At least that's what I'd think I'd do.
In reality, though, I'd probably end up paying a quite considerable fine, but even if that were the case, I don't think I'd ever take a risk by offering to bribe an officer of the law. There's just too much at stake; either I'd get away with it (and live with the guilt until the day I die), or the officer is too integrous; steadfastly refusing my bribe in the name of what is right, and leading me away in handcuffs.
Besides. How much should you bribe a cop? Does it depend on the crime you've been caught red-handed committing? Is it $50 dollars for driving in the wrong lane? $100 for driving on the pavement like you're playing Grand Theft Auto (no, wait - that should be more)? If that's the case, what's the offence that relates to a donut bribery?
Someone should find out and let Matthew Tyler know, because it probably would have been pretty useful last week when he was detained by cops, and attempted to talk his way out of trouble with the help of Krispy Kreme. Hmm.
The 25-year-old was with a friend, hanging around some vehicles in Frederick, Maryland, allegedly suspiciously looking inside as if they're looking for something to steal. Cops were soon on the scene, and after a search brought up a small bag of marijuana and an air pistol, the writing was on the wall for our friend Matthew.

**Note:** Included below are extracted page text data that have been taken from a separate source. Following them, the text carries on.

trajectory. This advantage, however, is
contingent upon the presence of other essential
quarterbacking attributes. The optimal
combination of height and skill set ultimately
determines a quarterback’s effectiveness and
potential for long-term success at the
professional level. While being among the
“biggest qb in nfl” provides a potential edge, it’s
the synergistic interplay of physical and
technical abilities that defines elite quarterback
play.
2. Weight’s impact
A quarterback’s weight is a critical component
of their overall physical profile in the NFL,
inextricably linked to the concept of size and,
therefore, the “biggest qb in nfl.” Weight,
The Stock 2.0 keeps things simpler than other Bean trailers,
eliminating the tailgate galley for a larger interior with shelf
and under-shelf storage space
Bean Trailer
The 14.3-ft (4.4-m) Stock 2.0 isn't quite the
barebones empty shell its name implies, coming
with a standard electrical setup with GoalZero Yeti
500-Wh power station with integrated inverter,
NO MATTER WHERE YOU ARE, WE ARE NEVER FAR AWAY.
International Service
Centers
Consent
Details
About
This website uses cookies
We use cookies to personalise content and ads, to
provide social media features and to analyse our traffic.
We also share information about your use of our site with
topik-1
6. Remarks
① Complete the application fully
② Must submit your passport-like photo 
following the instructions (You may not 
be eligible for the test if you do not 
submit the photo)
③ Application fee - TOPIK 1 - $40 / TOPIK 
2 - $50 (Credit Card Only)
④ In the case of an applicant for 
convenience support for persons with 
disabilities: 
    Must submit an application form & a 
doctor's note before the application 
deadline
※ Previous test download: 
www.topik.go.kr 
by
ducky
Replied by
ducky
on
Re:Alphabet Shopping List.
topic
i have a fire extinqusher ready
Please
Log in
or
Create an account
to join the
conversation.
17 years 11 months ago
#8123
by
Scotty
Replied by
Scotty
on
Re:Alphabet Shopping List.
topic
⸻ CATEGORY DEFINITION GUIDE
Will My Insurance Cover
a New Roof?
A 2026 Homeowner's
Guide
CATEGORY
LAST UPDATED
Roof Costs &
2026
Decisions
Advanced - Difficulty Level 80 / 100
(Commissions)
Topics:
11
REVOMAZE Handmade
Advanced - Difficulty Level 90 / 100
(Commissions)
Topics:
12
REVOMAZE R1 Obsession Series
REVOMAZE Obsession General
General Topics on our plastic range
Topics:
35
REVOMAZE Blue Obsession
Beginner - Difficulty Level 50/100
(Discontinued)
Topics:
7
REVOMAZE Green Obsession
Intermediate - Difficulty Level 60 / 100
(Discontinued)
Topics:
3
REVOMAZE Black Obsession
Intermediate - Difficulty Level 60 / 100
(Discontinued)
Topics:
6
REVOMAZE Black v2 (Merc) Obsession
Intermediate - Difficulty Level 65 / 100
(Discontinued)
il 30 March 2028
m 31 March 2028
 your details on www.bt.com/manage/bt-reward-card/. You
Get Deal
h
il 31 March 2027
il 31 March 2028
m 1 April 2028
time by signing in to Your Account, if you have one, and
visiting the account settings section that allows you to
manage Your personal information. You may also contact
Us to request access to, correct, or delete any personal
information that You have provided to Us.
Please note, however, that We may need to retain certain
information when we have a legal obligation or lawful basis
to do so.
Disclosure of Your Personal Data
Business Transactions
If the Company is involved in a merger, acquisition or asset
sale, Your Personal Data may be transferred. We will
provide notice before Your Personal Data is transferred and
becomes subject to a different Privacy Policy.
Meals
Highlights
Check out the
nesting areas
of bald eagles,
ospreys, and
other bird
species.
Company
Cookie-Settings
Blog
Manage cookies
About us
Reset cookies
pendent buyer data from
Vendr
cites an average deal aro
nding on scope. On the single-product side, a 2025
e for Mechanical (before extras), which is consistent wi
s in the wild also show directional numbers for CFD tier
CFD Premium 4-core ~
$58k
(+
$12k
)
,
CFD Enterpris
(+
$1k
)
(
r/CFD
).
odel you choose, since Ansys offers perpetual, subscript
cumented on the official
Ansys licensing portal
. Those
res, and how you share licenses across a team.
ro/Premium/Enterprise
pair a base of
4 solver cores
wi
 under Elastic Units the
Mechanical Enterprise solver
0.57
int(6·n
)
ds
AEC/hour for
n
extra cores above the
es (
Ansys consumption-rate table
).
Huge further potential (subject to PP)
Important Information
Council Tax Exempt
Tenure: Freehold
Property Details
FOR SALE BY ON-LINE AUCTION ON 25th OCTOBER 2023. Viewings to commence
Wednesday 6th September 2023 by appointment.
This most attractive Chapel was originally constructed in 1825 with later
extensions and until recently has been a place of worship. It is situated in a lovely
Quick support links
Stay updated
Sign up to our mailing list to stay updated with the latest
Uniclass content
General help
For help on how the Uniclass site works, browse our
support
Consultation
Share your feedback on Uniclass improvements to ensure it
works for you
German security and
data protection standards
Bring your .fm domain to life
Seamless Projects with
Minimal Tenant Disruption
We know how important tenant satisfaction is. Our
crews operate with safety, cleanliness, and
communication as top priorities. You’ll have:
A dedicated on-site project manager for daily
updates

But then, Matthew had a brainwave. He half-remembered something he knew about cops: they like coffee and donuts! So, Matthew Tyler hatched his quickly-thought plan; he told the officers that he worked at Krispy Kreme, and if they promised to "just go home", then there might be some free donuts in it for them.
Sadly, this didn't work, because none of these officers were Chief Wiggum from the Simpsons.
“I believe that he was serious,” Sgt. Jonathan Shatlock of the Frederick Police Department, revealing that he tried a lot more than once to bribe the law enforcement officers present. "He also offered another officer money to let him go free,” he added, and I hate to spoil the ending of this story, but this did not end with our man running free.
He's due back in court after being charged with resisting arrest and attempting to bribe a public employee, released on the proviso that he comes back to court for his sentence. In situations like this I'd be worried about the criminal going on the run, but clearly, Matthew Tyler wouldn't get too far if he dodged his court date.